TASK PROMPT
Print them exactly: the lines from the beginning of the entries below through the line that contains "memulihkan nama baiknya. Negara tidak boleh", and only those, with the pictures left out.

━━━━━━

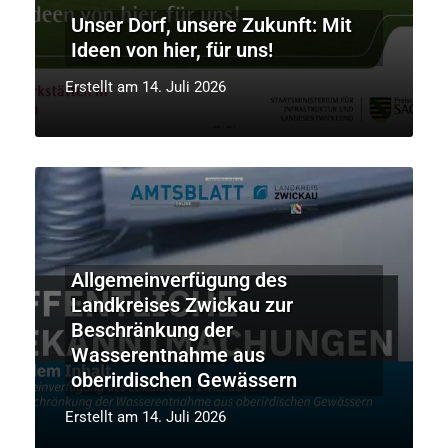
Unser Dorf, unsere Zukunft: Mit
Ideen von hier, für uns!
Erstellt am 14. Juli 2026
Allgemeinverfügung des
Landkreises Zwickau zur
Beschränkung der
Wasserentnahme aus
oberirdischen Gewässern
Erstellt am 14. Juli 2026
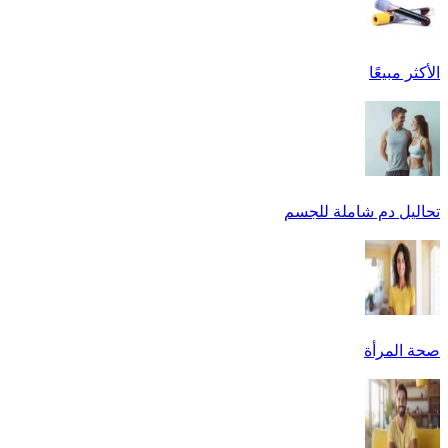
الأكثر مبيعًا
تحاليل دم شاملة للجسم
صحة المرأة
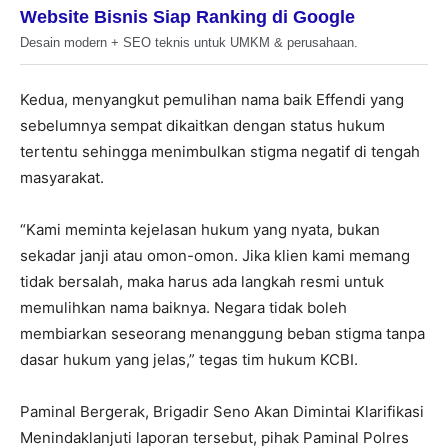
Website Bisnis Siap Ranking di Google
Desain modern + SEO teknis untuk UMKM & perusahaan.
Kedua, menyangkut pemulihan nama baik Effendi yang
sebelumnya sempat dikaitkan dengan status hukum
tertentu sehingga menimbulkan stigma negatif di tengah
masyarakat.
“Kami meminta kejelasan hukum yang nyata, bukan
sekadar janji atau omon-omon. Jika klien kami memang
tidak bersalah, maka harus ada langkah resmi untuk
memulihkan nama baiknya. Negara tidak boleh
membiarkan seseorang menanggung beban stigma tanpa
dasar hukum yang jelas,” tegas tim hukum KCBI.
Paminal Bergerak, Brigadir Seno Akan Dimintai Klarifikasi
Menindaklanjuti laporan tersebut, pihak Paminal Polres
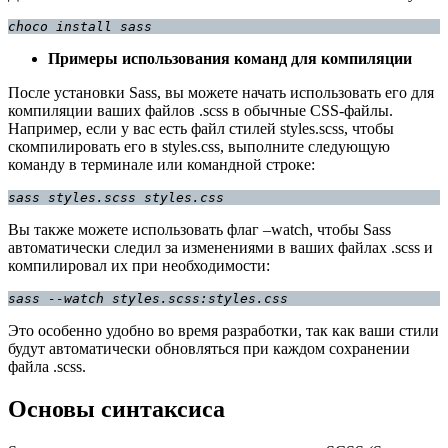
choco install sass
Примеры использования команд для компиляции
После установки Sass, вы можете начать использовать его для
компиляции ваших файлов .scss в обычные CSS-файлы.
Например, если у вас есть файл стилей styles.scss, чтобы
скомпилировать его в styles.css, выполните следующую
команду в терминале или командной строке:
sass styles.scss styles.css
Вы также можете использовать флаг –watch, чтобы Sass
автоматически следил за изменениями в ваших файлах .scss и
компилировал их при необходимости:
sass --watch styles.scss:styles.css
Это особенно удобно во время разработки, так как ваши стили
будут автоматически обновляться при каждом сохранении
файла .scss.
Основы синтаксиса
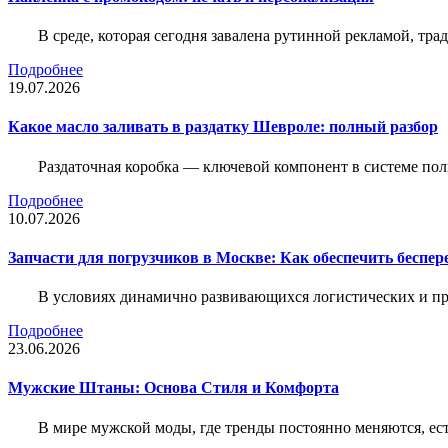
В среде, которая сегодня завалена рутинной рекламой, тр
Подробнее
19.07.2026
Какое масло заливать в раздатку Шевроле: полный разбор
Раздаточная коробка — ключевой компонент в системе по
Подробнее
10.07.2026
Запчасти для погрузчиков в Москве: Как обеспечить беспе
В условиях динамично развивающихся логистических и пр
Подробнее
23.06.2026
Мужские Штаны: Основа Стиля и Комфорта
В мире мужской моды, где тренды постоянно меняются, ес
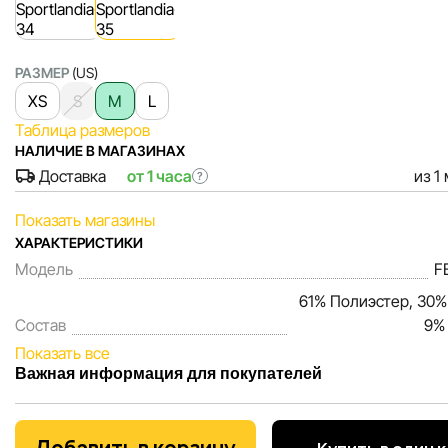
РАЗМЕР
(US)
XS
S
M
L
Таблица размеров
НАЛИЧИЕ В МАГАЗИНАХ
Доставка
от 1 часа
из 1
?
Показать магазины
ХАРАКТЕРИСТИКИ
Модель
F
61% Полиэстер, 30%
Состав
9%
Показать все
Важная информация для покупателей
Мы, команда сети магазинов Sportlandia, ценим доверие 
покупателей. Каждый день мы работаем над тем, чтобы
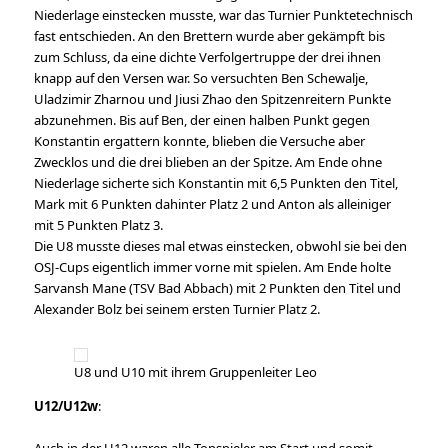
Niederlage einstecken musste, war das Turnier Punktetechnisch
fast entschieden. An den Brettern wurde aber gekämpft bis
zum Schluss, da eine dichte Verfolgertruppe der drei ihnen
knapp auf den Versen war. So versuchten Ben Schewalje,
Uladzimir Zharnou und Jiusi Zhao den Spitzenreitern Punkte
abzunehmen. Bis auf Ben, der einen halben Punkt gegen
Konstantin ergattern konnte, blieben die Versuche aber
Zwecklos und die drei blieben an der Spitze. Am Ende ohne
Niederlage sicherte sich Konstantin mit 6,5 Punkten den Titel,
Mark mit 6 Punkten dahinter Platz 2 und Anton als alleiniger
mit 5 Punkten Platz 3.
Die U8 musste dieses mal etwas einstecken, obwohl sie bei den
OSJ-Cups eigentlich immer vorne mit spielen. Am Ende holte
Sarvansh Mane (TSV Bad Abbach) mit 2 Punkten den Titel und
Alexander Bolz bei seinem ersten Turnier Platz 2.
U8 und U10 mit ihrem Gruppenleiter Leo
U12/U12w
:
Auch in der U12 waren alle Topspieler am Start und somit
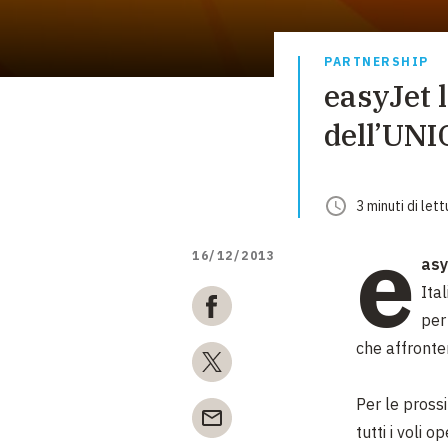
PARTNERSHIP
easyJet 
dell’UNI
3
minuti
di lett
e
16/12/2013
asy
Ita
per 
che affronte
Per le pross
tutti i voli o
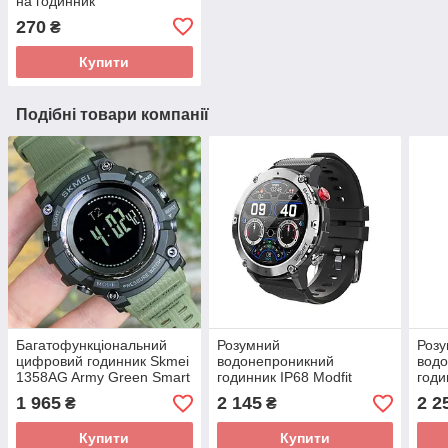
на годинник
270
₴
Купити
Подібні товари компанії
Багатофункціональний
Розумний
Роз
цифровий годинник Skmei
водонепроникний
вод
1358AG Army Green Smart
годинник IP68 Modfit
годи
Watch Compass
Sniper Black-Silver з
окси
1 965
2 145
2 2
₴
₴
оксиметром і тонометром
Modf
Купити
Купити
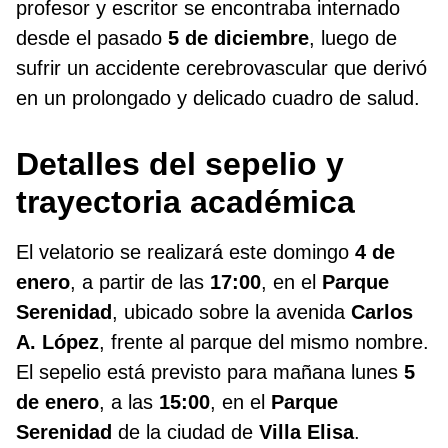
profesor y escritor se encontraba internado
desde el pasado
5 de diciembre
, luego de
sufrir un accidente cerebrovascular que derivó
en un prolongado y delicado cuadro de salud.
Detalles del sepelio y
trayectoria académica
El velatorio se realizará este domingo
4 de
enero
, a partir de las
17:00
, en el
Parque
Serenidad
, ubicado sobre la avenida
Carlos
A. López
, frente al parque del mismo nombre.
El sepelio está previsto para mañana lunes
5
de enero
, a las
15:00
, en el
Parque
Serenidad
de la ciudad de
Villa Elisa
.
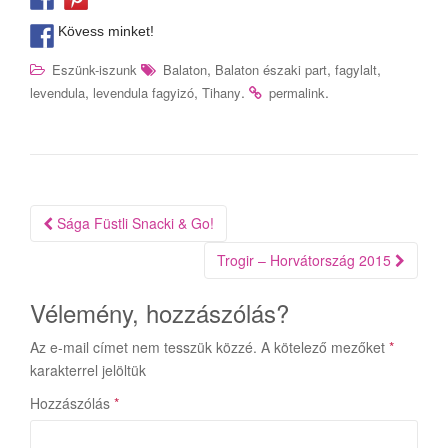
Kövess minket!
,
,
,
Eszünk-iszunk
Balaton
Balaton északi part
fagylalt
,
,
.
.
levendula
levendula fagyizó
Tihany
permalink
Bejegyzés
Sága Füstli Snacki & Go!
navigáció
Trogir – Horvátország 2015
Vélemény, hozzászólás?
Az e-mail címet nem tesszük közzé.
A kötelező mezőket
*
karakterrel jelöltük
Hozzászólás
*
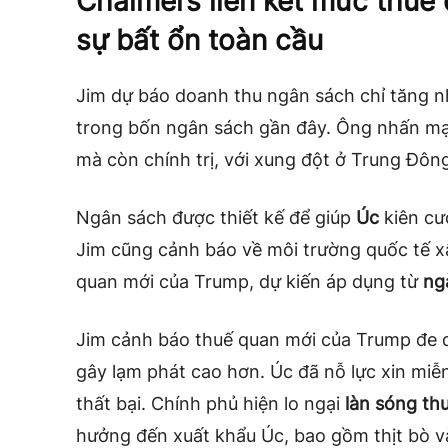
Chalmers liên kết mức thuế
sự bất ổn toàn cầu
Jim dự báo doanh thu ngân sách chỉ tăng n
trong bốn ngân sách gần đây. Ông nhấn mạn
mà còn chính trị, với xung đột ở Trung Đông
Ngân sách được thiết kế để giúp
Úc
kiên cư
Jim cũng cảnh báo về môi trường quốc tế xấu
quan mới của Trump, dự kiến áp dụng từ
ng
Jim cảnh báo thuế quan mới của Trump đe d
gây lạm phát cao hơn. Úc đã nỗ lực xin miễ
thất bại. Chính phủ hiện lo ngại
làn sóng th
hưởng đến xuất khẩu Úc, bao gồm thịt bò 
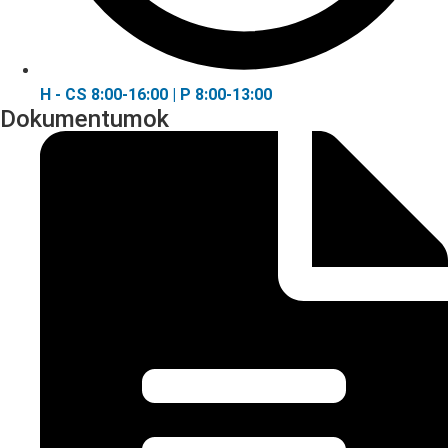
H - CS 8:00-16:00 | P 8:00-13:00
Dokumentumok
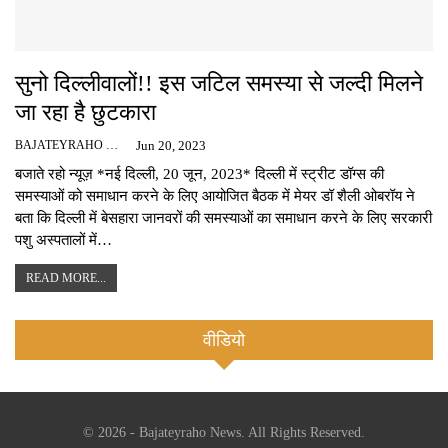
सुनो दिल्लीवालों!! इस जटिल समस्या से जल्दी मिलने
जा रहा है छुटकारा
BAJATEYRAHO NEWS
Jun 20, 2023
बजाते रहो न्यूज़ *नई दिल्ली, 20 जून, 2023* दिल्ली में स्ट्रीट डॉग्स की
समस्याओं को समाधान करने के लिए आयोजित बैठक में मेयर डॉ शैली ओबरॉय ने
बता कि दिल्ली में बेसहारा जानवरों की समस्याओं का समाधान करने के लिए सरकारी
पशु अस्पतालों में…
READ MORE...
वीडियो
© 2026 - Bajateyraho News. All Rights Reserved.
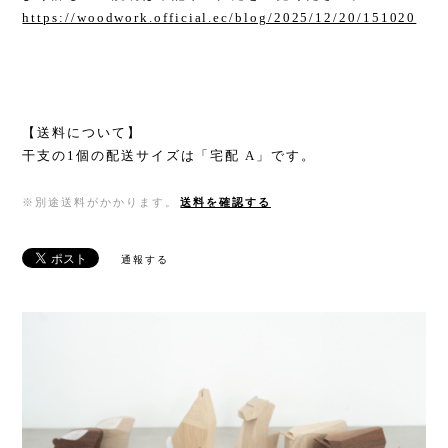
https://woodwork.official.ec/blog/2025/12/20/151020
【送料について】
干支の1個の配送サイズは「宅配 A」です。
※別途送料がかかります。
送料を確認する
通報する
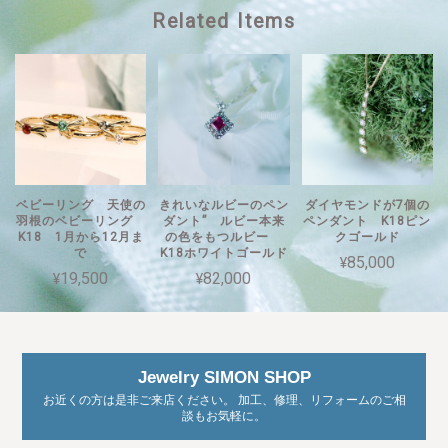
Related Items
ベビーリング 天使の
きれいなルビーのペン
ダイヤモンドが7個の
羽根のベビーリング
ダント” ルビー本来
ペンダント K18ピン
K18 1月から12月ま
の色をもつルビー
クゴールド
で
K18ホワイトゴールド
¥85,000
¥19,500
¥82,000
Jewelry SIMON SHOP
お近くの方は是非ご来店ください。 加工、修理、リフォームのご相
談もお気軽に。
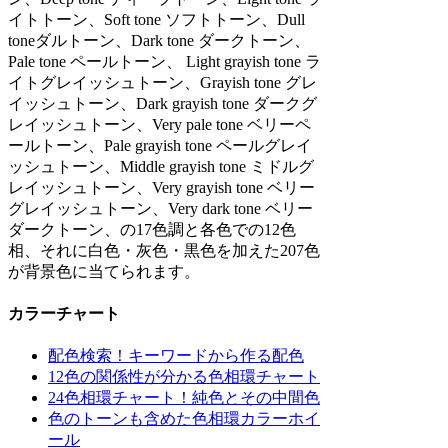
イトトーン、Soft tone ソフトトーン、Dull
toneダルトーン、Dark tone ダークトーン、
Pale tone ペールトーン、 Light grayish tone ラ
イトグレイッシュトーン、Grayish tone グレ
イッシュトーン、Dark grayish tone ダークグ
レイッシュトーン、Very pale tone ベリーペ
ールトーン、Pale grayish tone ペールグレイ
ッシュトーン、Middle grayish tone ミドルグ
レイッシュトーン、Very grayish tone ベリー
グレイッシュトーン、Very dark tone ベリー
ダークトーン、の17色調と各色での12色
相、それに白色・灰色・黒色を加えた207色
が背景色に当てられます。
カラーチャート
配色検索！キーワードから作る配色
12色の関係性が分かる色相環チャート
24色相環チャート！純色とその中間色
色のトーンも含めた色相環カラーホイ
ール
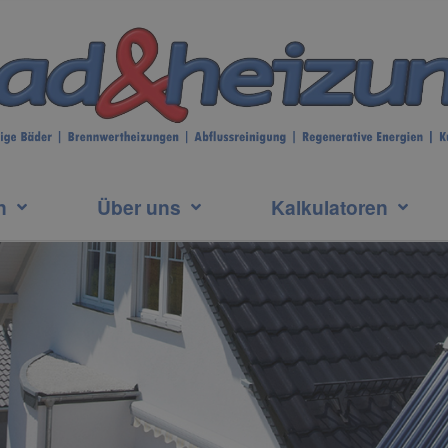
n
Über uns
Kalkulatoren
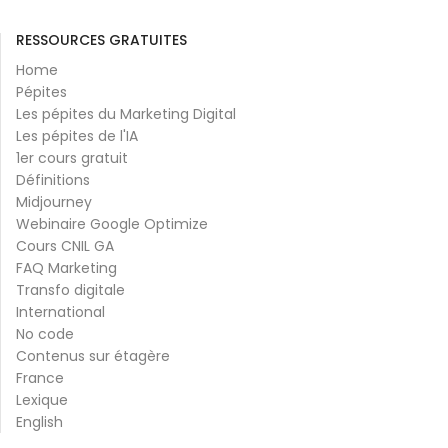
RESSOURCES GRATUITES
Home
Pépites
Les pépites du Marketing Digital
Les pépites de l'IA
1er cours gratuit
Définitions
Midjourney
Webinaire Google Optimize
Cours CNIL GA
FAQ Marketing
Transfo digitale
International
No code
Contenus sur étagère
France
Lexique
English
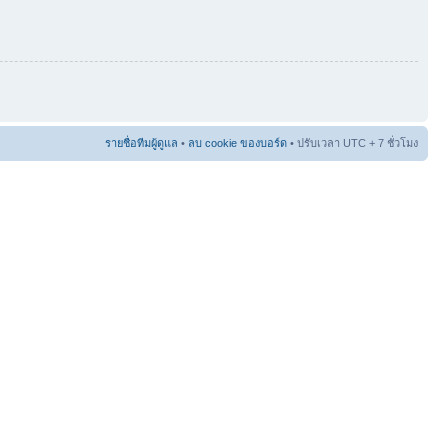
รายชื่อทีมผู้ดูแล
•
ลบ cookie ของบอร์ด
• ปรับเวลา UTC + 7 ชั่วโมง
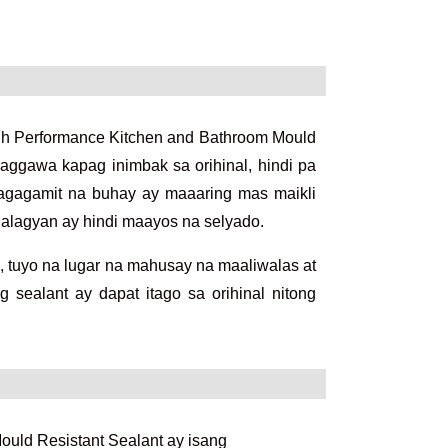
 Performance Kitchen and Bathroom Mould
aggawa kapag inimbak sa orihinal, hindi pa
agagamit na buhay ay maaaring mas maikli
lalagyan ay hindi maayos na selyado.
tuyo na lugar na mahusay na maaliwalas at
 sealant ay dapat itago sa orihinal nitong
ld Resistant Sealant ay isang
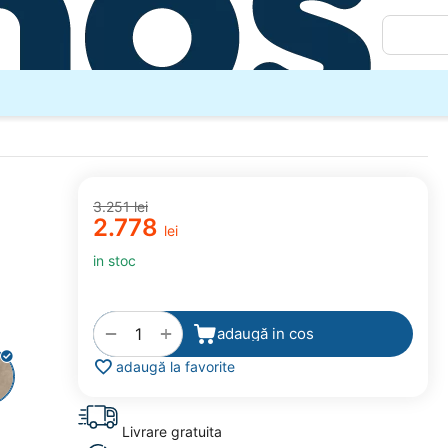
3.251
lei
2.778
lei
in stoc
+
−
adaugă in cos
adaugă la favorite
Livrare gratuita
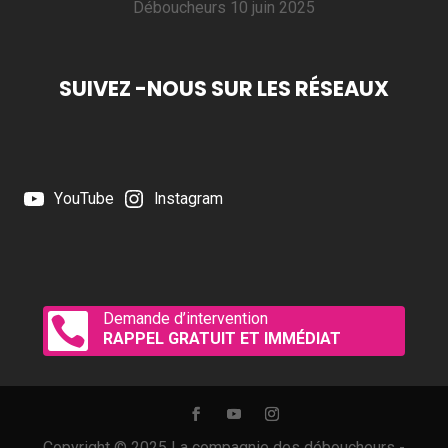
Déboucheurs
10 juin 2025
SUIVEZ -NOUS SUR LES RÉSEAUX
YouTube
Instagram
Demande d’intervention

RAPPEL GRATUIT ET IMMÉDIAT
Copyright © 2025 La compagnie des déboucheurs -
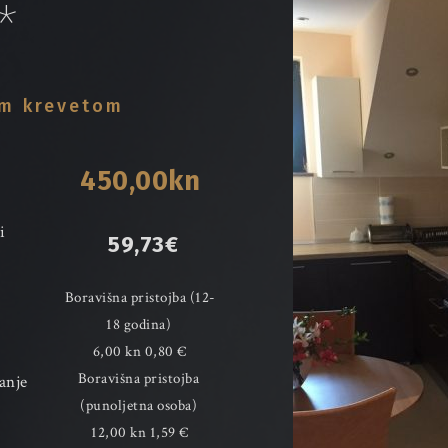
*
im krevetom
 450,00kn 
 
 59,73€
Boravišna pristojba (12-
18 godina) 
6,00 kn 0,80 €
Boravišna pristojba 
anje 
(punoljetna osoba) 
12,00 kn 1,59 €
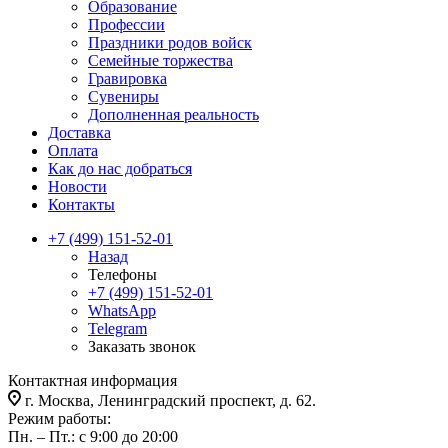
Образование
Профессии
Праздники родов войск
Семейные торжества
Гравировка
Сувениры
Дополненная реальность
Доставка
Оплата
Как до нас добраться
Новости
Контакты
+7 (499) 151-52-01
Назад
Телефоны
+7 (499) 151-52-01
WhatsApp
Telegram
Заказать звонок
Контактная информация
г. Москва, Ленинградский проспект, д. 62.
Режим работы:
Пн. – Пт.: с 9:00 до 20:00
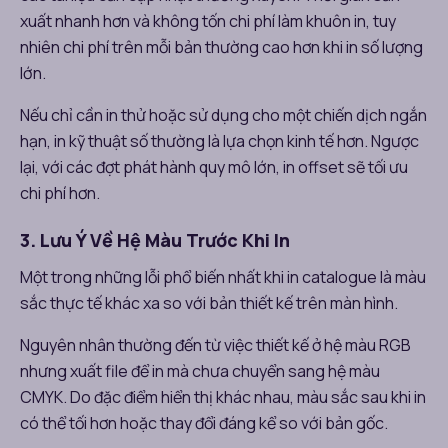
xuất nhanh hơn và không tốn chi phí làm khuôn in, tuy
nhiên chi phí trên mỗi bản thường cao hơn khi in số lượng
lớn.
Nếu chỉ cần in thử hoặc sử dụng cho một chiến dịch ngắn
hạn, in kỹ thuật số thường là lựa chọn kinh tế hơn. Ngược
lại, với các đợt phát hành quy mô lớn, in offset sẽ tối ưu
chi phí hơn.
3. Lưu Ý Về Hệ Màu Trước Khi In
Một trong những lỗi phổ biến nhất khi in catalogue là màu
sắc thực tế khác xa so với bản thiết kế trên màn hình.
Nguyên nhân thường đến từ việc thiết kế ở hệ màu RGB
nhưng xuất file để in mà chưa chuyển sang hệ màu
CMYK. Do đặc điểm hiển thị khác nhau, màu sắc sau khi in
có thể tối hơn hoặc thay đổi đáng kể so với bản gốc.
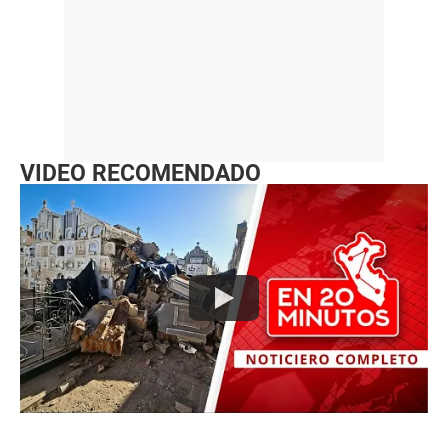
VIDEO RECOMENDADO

━━━━━━

ANSWER FOR THIS EXERCISE
Unser Dorf, unsere Zukunft: Mit
Ideen von hier, für uns!
Erstellt am 14. Juli 2026
Allgemeinverfügung des
Landkreises Zwickau zur
Beschränkung der
Wasserentnahme aus
oberirdischen Gewässern
Erstellt am 14. Juli 2026
الأكثر مبيعًا
تحاليل دم شاملة للجسم
صحة المرأة
Website Bisnis Siap Ranking di Google
Desain modern + SEO teknis untuk UMKM & perusahaan.
Kedua, menyangkut pemulihan nama baik Effendi yang
sebelumnya sempat dikaitkan dengan status hukum
tertentu sehingga menimbulkan stigma negatif di tengah
masyarakat.
“Kami meminta kejelasan hukum yang nyata, bukan
sekadar janji atau omon-omon. Jika klien kami memang
tidak bersalah, maka harus ada langkah resmi untuk
memulihkan nama baiknya. Negara tidak boleh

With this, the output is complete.